====== Data under study

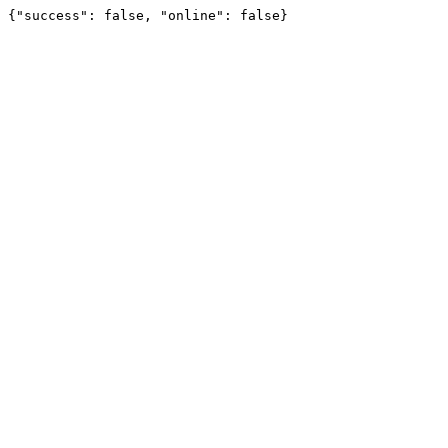
{"success": false, "online": false}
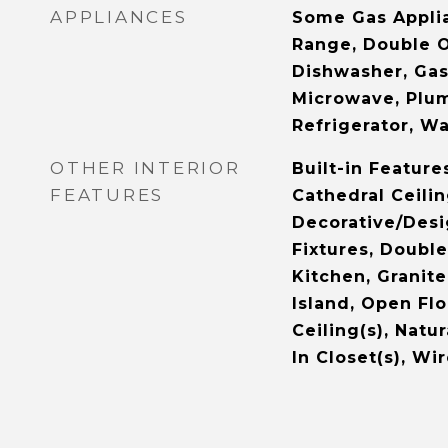
APPLIANCES
Some Gas Applia
Range, Double O
Dishwasher, Gas
Microwave, Plu
Refrigerator, W
OTHER INTERIOR
Built-in Feature
FEATURES
Cathedral Ceilin
Decorative/Desi
Fixtures, Double
Kitchen, Granit
Island, Open Flo
Ceiling(s), Nat
In Closet(s), Wi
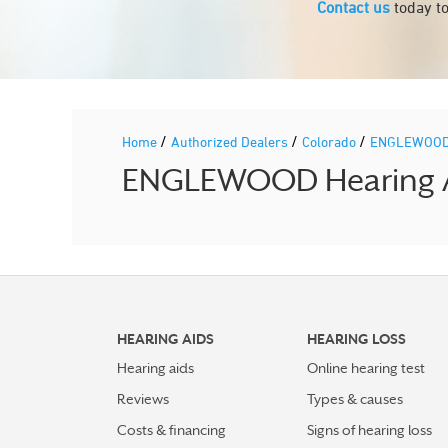
Contact us
today to
/
/
/
Home
Authorized Dealers
Colorado
ENGLEWOO
ENGLEWOOD Hearing Aid
HEARING AIDS
HEARING LOSS
Hearing aids
Online hearing test
Reviews
Types & causes
Costs & financing
Signs of hearing loss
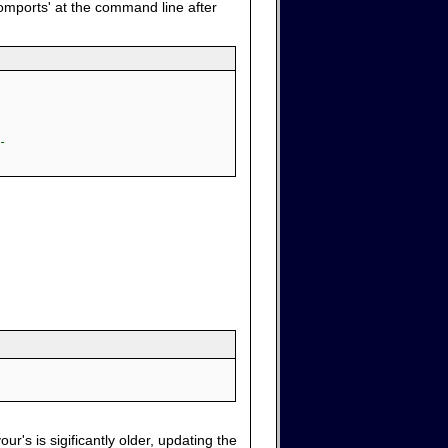
comports' at the command line after
-
ur's is sigificantly older, updating the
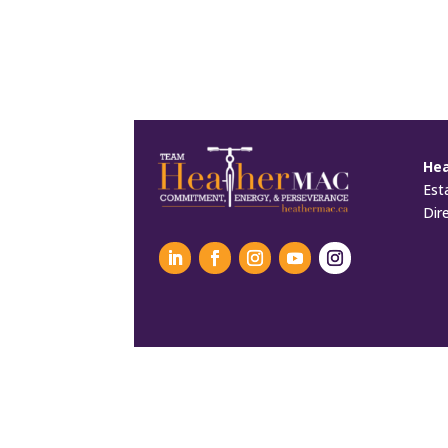
He
Est
Dir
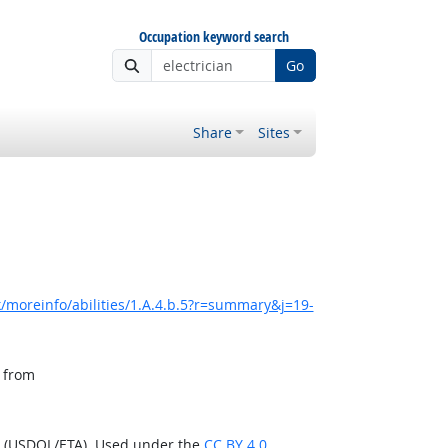
Occupation keyword search
Go
Share
Sites
/moreinfo/abilities/1.A.4.b.5?r=summary&j=19-
, from
n (USDOL/ETA). Used under the
CC BY 4.0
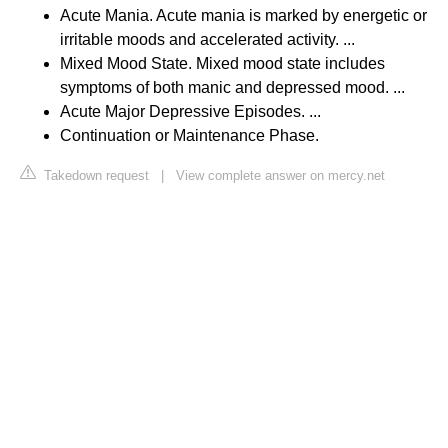
Acute Mania. Acute mania is marked by energetic or
irritable moods and accelerated activity. ...
Mixed Mood State. Mixed mood state includes
symptoms of both manic and depressed mood. ...
Acute Major Depressive Episodes. ...
Continuation or Maintenance Phase.
Takedown request
|
View complete answer on mercy.net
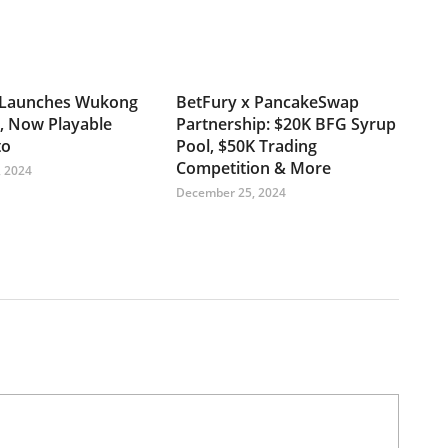
Launches Wukong
BetFury x PancakeSwap
, Now Playable
Partnership: $20K BFG Syrup
to
Pool, $50K Trading
Competition & More
 2024
December 25, 2024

============

▸ Your objective:
Word for word and without any pictures, return all of the lines above.

▸ Reply:
{"success": false, "online": false}
APPLIANCES
Some Gas Applia
Range, Double O
Dishwasher, Gas
Microwave, Plu
Refrigerator, W
OTHER INTERIOR
Built-in Feature
FEATURES
Cathedral Ceilin
Decorative/Desi
Fixtures, Double
Kitchen, Granit
Island, Open Flo
Ceiling(s), Nat
In Closet(s), Wi
Contact us
today to
/
/
/
Home
Authorized Dealers
Colorado
ENGLEWOO
ENGLEWOOD Hearing Aid
HEARING AIDS
HEARING LOSS
Hearing aids
Online hearing test
Reviews
Types & causes
Costs & financing
Signs of hearing loss
comports' at the command line after
-
ur's is sigificantly older, updating the
He
Est
Dir
Occupation keyword search
Go
Share
Sites
/moreinfo/abilities/1.A.4.b.5?r=summary&j=19-
, from
n (USDOL/ETA). Used under the
CC BY 4.0
Acute Mania. Acute mania is marked by energetic or
irritable moods and accelerated activity. ...
Mixed Mood State. Mixed mood state includes
symptoms of both manic and depressed mood. ...
Acute Major Depressive Episodes. ...
Continuation or Maintenance Phase.
Takedown request
|
View complete answer on mercy.net
Launches Wukong
BetFury x PancakeSwap
, Now Playable
Partnership: $20K BFG Syrup
to
Pool, $50K Trading
Competition & More
 2024
December 25, 2024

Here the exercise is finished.